The primacy is one of honour only, and depends on the Orthodoxy of the holder of the see of Rome.
As far as I can see Leo of Rome had already gone beyond such ideas of fraternal primacy, and was the first bishop of Rome to attempt to impose a universal jurisdiction and the first to teach the filiioque.
When St Dioscorus became Pope of Alexandria, Leo sent him a letter instructing him that he must change the practices in Alexandria so that they exactly followed those of Rome. Such primacy was never accepted. Likewise, when he issued his Tome and expected that it would simply be accepted as the final word on the matter since issued by the bishop of Rome, it was in fact criticised because it did not seem to express a Cyrilline Christology.
There was a sense that Rome should have borne witness to the Apostolic faith, and when it did it could expect to hold a primacy of honour, but if it did not hold to the Apostolic faith then any sense of primacy was redundant.

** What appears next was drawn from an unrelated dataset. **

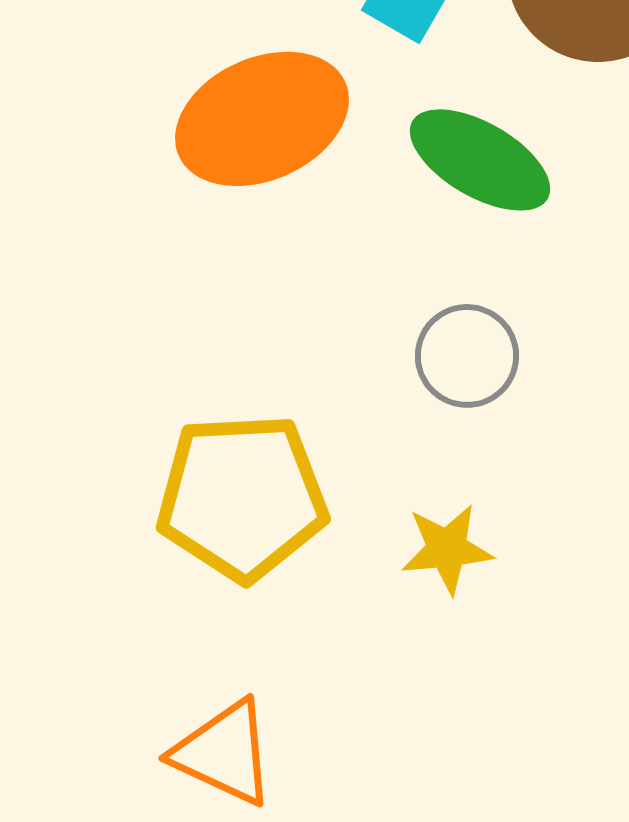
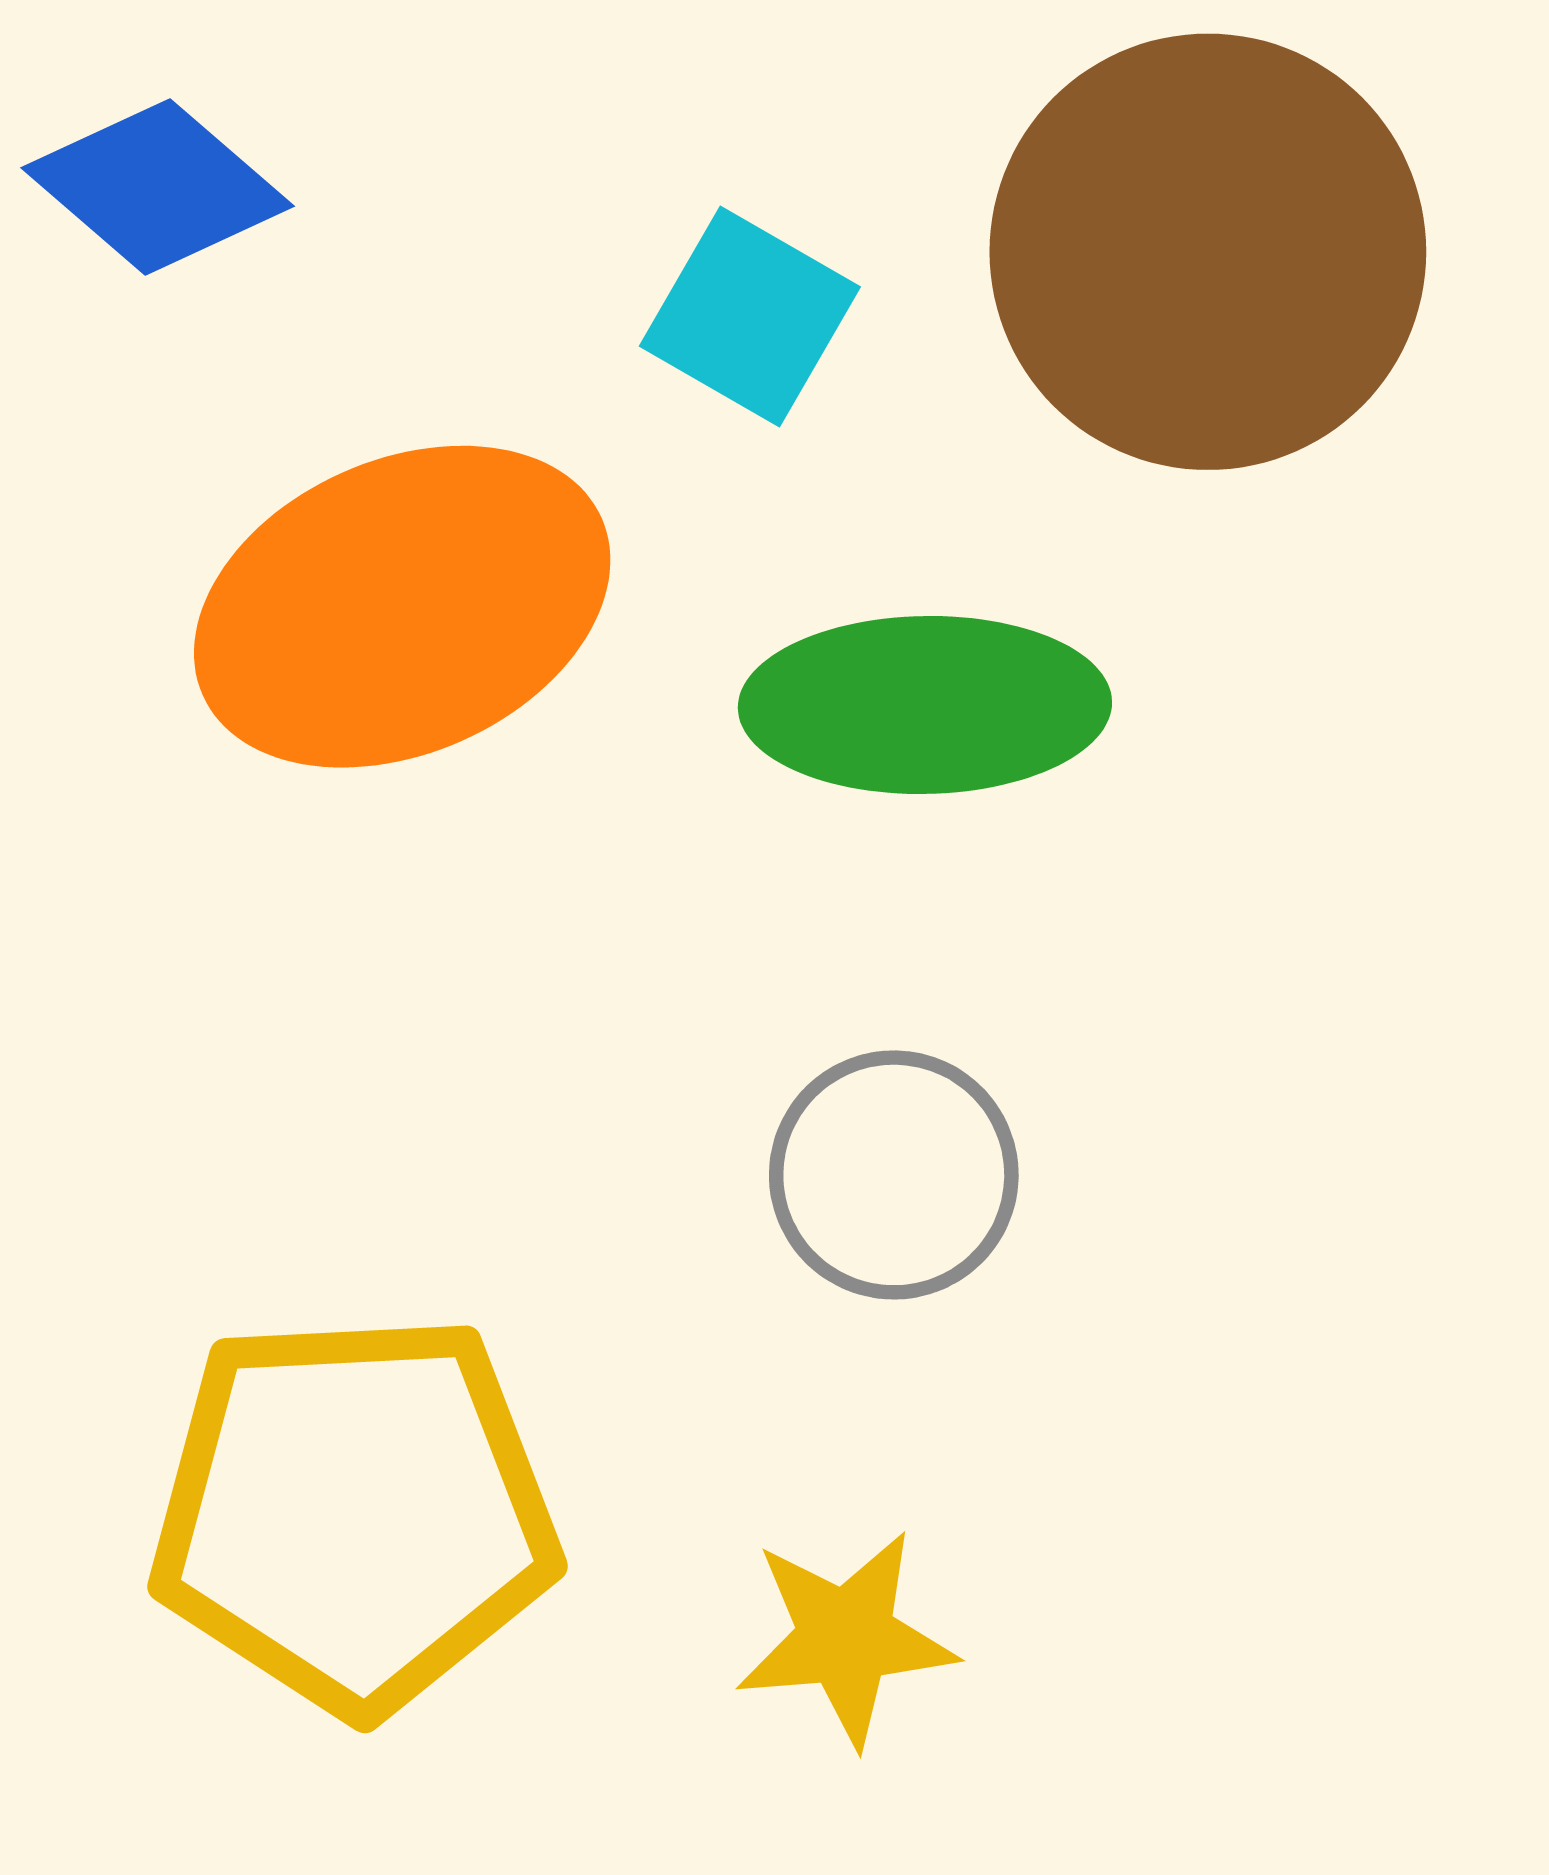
green ellipse: (480, 160) -> (925, 705), turned -31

During the persecution of the Church under Justin and Justinian, St Severus was effectively, and in terms of spiritual authority, the primate of the non-Chalcedonian communion and when in exile in Egypt was considered the de facto primate of Egypt as well as Syria, being looked on as the leader of the non-Chalcedonian communion.
It seems to me, as a personal opinion, that in some sense the primacy has a charismatic element and is not bound to a particular see but is a charism of the Holy Spirit which becomes manifest when the primacy is needed for the sake of the Church.